May 08, 2017 04:36 AM EDT
The nicotinic acetylcholine receptors connect three things that seem to be unrelated: pain, memory, and nicotine addiction. Researchers from Texas has developed a drug that could help people to enhance the performance of their brain that could ease the pain they feel, slow down the memory loss of people with Alzheimer's disease, and stop people from smoking.
In an article published in Science Daily, researchers from Texas A&M University has developed a drug that would involve the nicotinic acetylcholine receptors, which comes in different varieties that would determine their role in easing the pain, memory loss, and nicotine addiction. "Based on their location and subunit composition, nicotinic acetylcholine receptors have different functions, biophysical properties, and pharmacological characteristics," Ayman Hamouda from the Texas A&M University College of Pharmacy, said. He also said that his team is trying to develop drugs that could modulate these functions but in a more selective way than what is currently available on the market.
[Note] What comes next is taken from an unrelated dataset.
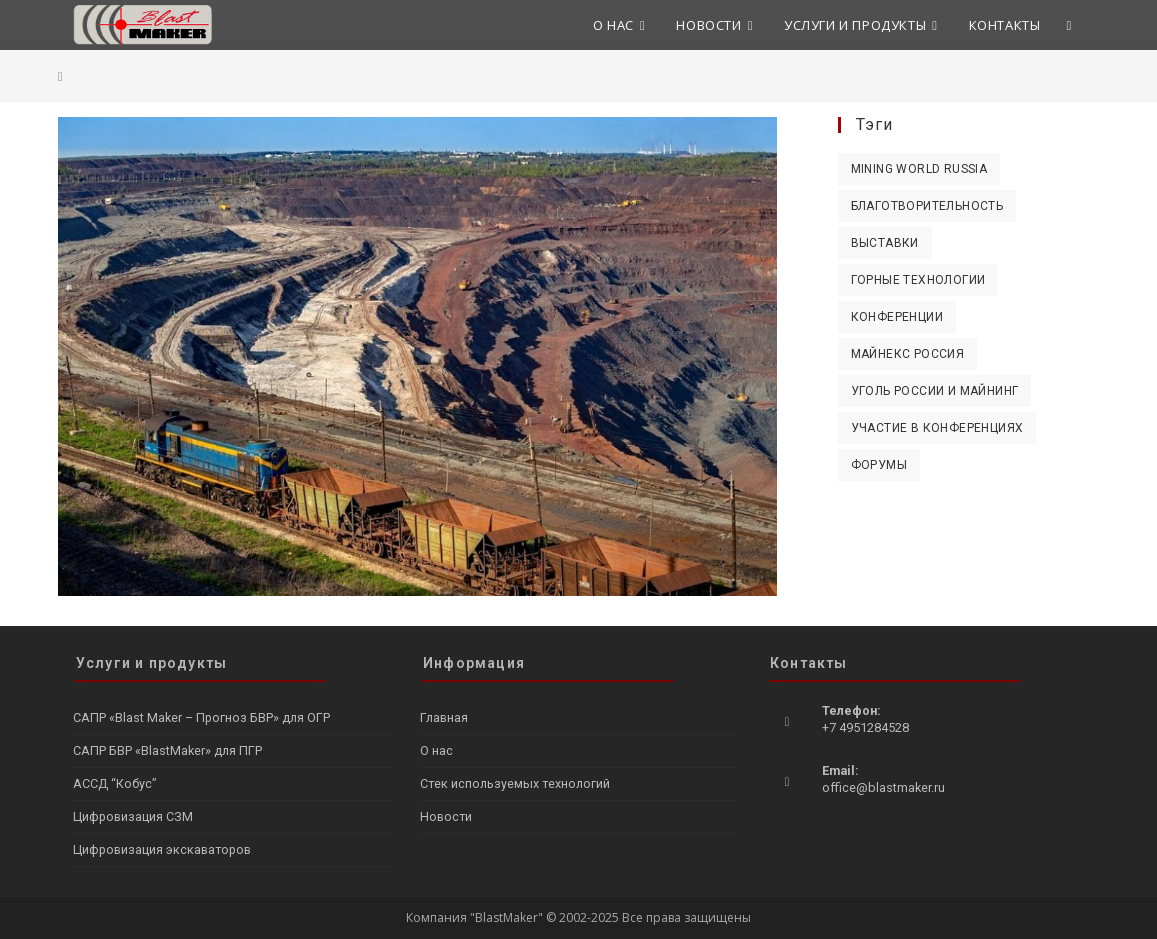 This screenshot has width=1157, height=939. I want to click on Цифровизация экскаваторов, so click(162, 849).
In the study published in Journal of Biological Chemistry titled "Unraveling amino acids residues critical for allosteric potentiation of (α4)3(β2)2-type nicotinic acetylcholine receptor responses," developing a drug called nicotinic acetylcholine agonist that could ease pain, memory loss, and nicotine addiction is relatively easy as it is a compound that could bind and activate a receptor. Years were invested in the development but researchers realized that their approach to a compound that could react to nicotinic acetylcholine receptors are revolutionary conserved to bind acetylcholine. In short, using an agonist similar to acetylcholine could activate multiple nicotinic acetylcholine receptor types and multiple side effects are more likely to occur.
Hamouda said that he believes his team's approach is a lot safer because they are not changing the pattern of neural activity that could reach their goal of easing the pain, memory loss, and nicotine addiction. "Instead, we're changing the extent of neural activity so that the same signal that the brain designed is now at a higher level," he said.